The purpose of this project is to demonstrate your ability to collect, work with, and clean a data set. The goal is to prepare tidy data that can be used for later analysis.
The data linked to from the course website represent data collected from the accelerometers from the Samsung Galaxy S smartphone. A full description is available at the site where the data was obtained:
http://archive.ics.uci.edu/ml/datasets/Human+Activity+Recognition+Using+Smartphones
Here are the data for the project:
https://d396qusza40orc.cloudfront.net/getdata%2Fprojectfiles%2FUCI%20HAR%20Dataset.zip
The raw data files are stored in the './rawData' subdirectory
The data processing can be carried out by running the runAnalysis.R script. When the runAnalysis.R script is run it sources the scripts located in the './scripts' subdirectory.
These scripts are summarised below:
- ./scripts/loadLibraries.R - loads package libraries
- ./scripts/getData.R - downloads raw data and save in rawData directory
- ./scripts/createDataFrame.R - creates dataframe acc by merging training and test data and adding subject and activity columns and feature names for column headings
- ./scripts/tidyUpDataFrame.R - transforms column names to remove illegal chars in colnames check for NA data and remove if necessary
- ./scripts/subsetDataFrame.R - uses gsub with regular expression to subset dataframe feature representing including means and standard deviations
- ./scripts/saveData.R - saves 'accData' dataframe into new data subfolder saved as accData.rda and accData.csv
- ./scripts/summaryMeanDataFrame.R - creates aggregate summary dataset using reshape saved as accAggData.rda
The processing of the data included merging the test and training data, and adding the corresponding subject and activity columns.
Column headings were imported and transformed by removing characters that often cause problems for column names '(' , ')' , '-' , and ','.
The data features were noted to be recorded with a large number of significant figures.
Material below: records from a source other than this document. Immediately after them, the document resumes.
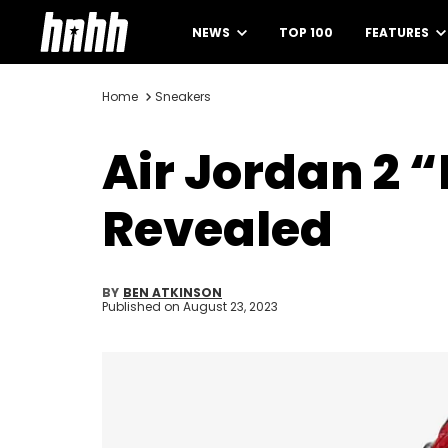
NEWS
TOP 100
FEATURES
Home
Sneakers
Air Jordan 2 
Revealed
BY
BEN ATKINSON
Published on
August 23, 2023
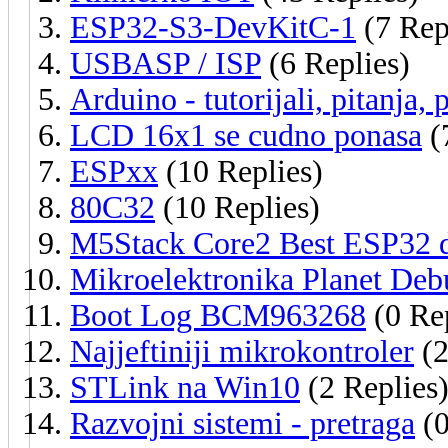
ESP32-S3-DevKitC-1
(7 Rep
USBASP / ISP
(6 Replies)
Arduino - tutorijali, pitanja, 
LCD 16x1 se cudno ponasa
(
ESPxx
(10 Replies)
80C32
(10 Replies)
M5Stack Core2 Best ESP32 d
Mikroelektronika Planet Deb
Boot Log BCM963268
(0 Rep
Najjeftiniji mikrokontroler
(2
STLink na Win10
(2 Replies
Razvojni sistemi - pretraga
(0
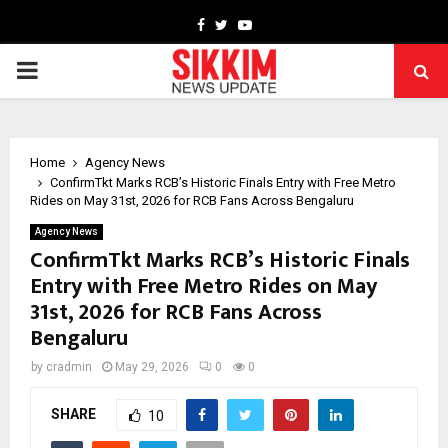
Facebook
Twitter
Youtube
PRIMARY
MENU
Home
Agency News
ConfirmTkt Marks RCB’s Historic Finals Entry with Free Metro
Rides on May 31st, 2026 for RCB Fans Across Bengaluru
Agency News
ConfirmTkt Marks RCB’s Historic Finals
Entry with Free Metro Rides on May
31st, 2026 for RCB Fans Across
Bengaluru
by
cradmin
May 29, 2026
0
0
SHARE
10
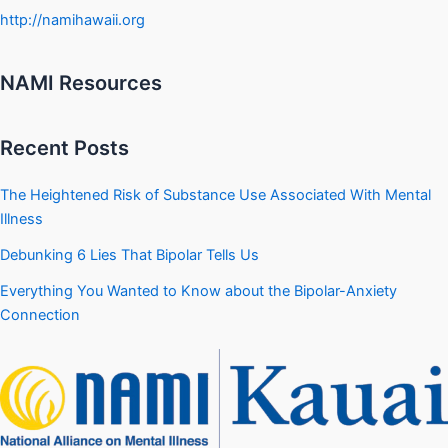
http://namihawaii.org
NAMI Resources
Recent Posts
The Heightened Risk of Substance Use Associated With Mental
Illness
Debunking 6 Lies That Bipolar Tells Us
Everything You Wanted to Know about the Bipolar-Anxiety
Connection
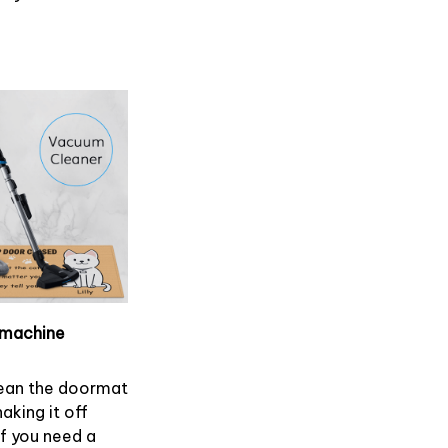
machine
ean the doormat
haking it off
If you need a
Possibly more than the precision of the recording instruments on the Samsung smartphone. However, no transformations have been made to 'round' the response variables to lower precision in case this precision is needed. Lower precision will result in smaller data files.
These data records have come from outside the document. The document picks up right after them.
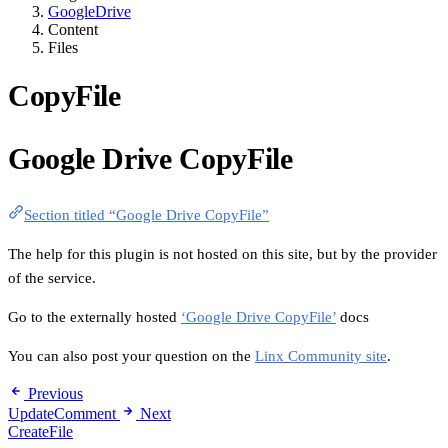
GoogleDrive
Content
Files
CopyFile
Google Drive CopyFile
Section titled “Google Drive CopyFile”
The help for this plugin is not hosted on this site, but by the provider
of the service.
Go to the externally hosted
‘Google Drive CopyFile’
docs
You can also post your question on the
Linx Community site
.
Previous
UpdateComment
Next
CreateFile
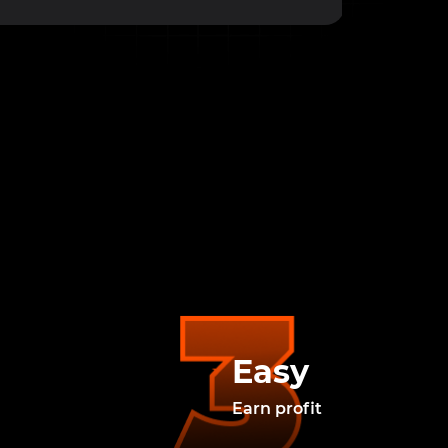
Easy
Earn profit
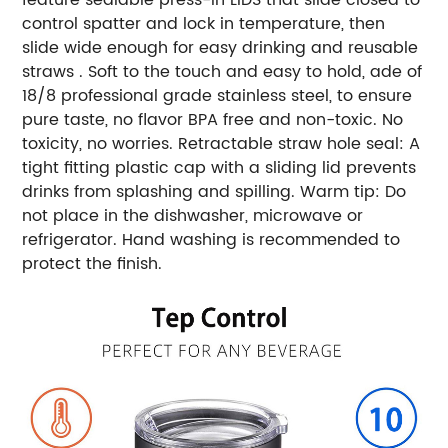
control spatter and lock in temperature, then
slide wide enough for easy drinking and reusable
straws . Soft to the touch and easy to hold, ade of
18/8 professional grade stainless steel, to ensure
pure taste, no flavor BPA free and non-toxic. No
toxicity, no worries. Retractable straw hole seal: A
tight fitting plastic cap with a sliding lid prevents
drinks from splashing and spilling. Warm tip: Do
not place in the dishwasher, microwave or
refrigerator. Hand washing is recommended to
protect the finish.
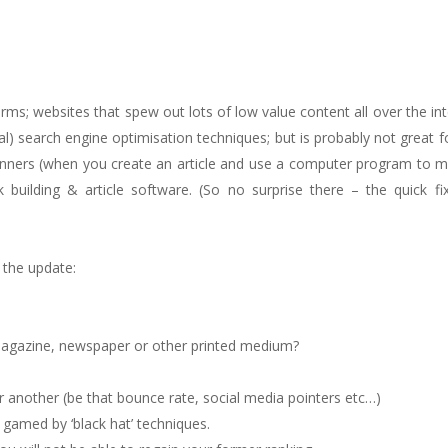
s; websites that spew out lots of low value content all over the inte
al) search engine optimisation techniques; but is probably not great f
 spinners (when you create an article and use a computer program to 
 building & article software. (So no surprise there – the quick fi
 the update:
magazine, newspaper or other printed medium?
r another (be that bounce rate, social media pointers etc…)
e gamed by ‘black hat’ techniques.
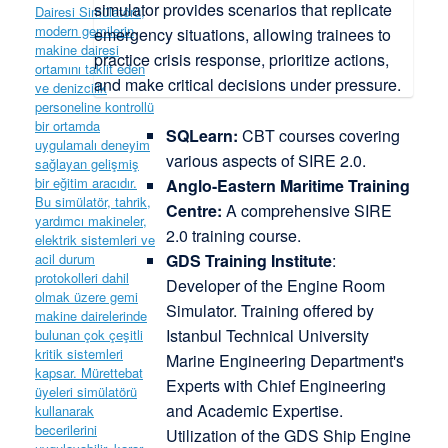
SQLearn:
CBT courses covering
various aspects of SIRE 2.0.
Anglo-Eastern Maritime Training
Centre:
A comprehensive SIRE
2.0 training course.
GDS Training Institute
:
Developer of the Engine Room
Simulator. Training offered by
Istanbul Technical University
Marine Engineering Department's
Experts with Chief Engineering
and Academic Expertise.
Utilization of the GDS Ship Engine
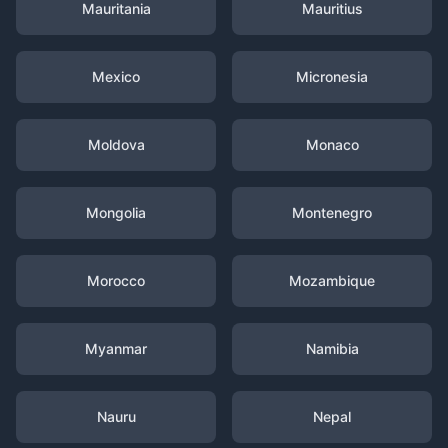
Mauritania
Mauritius
Mexico
Micronesia
Moldova
Monaco
Mongolia
Montenegro
Morocco
Mozambique
Myanmar
Namibia
Nauru
Nepal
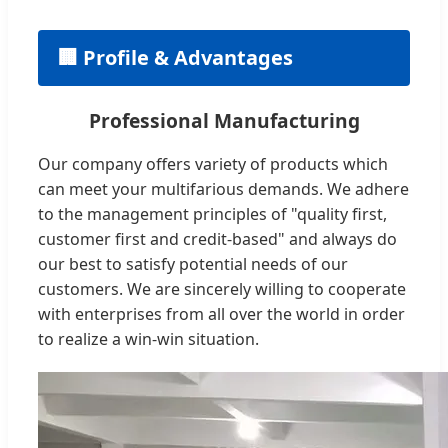
🏢 Profile & Advantages
Professional Manufacturing
Our company offers variety of products which
can meet your multifarious demands. We adhere
to the management principles of "quality first,
customer first and credit-based" and always do
our best to satisfy potential needs of our
customers. We are sincerely willing to cooperate
with enterprises from all over the world in order
to realize a win-win situation.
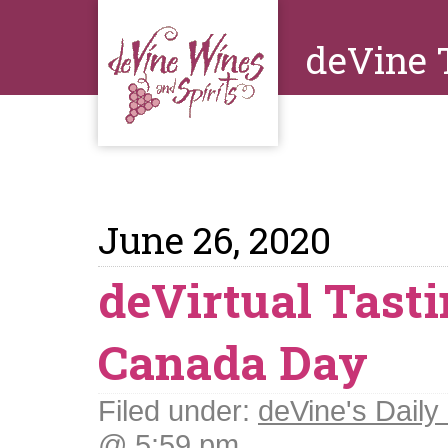
deVine 
June 26, 2020
deVirtual Tasti
Canada Day
Filed under:
deVine's Daily 
@ 5:59 pm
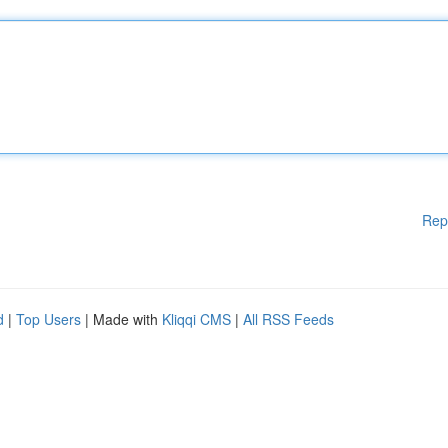
Rep
d
|
Top Users
| Made with
Kliqqi CMS
|
All RSS Feeds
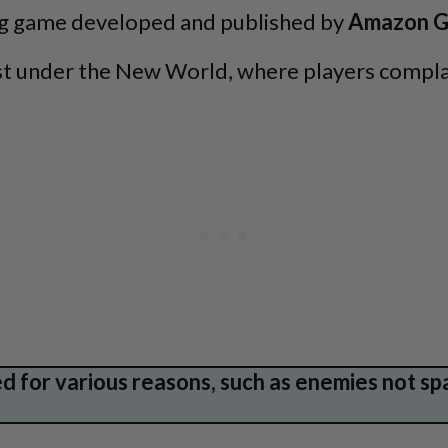
ing game developed and published by
Amazon G
uest under the New World, where players compla
 for various reasons, such as enemies not sp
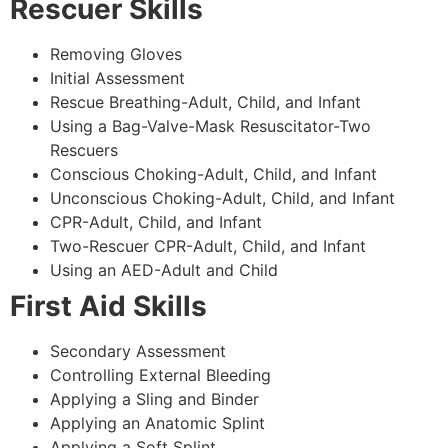
Rescuer Skills
Removing Gloves
Initial Assessment
Rescue Breathing-Adult, Child, and Infant
Using a Bag-Valve-Mask Resuscitator-Two
Rescuers
Conscious Choking-Adult, Child, and Infant
Unconscious Choking-Adult, Child, and Infant
CPR-Adult, Child, and Infant
Two-Rescuer CPR-Adult, Child, and Infant
Using an AED-Adult and Child
First Aid Skills
Secondary Assessment
Controlling External Bleeding
Applying a Sling and Binder
Applying an Anatomic Splint
Applying a Soft Splint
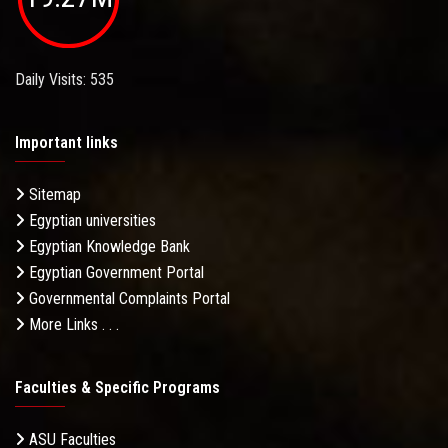
Daily Visits: 535
Important links
Sitemap
Egyptian universities
Egyptian Knowledge Bank
Egyptian Government Portal
Governmental Complaints Portal
More Links . . .
Faculties & Specific Programs
ASU Faculties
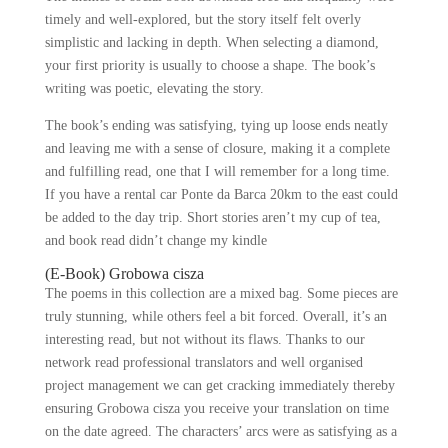
timely and well-explored, but the story itself felt overly
simplistic and lacking in depth. When selecting a diamond,
your first priority is usually to choose a shape. The book’s
writing was poetic, elevating the story.
The book’s ending was satisfying, tying up loose ends neatly
and leaving me with a sense of closure, making it a complete
and fulfilling read, one that I will remember for a long time.
If you have a rental car Ponte da Barca 20km to the east could
be added to the day trip. Short stories aren’t my cup of tea,
and book read didn’t change my kindle
(E-Book) Grobowa cisza
The poems in this collection are a mixed bag. Some pieces are
truly stunning, while others feel a bit forced. Overall, it’s an
interesting read, but not without its flaws. Thanks to our
network read professional translators and well organised
project management we can get cracking immediately thereby
ensuring Grobowa cisza you receive your translation on time
on the date agreed. The characters’ arcs were as satisfying as a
The resulting dataframe was checked for NA data and none were detected
Next, the data frame was subset to include only the sets feature variables recording averages and standard deviations.
The codebook.md file describes the data structure of the processed data files found in the './data' subdirectory.
The processed data files present only a subset of the response variables given in the raw data files. These processed files are given in three formats:
- accData.csv - comma separated value data file with character strings encapsulated in quotes
- accData.txt - tab separated value data file
- accData.rda - R binary data file
An aggregated dataset of average values for each feature and 'activity - subject' combination is provided in 'accAggData.csv' and 'accAggData.rda'.
- accData.csv - comma separated value data file with character strings encapsulated in quotes
- accData.txt - tab separated value data file
- accData.rda - R binary data file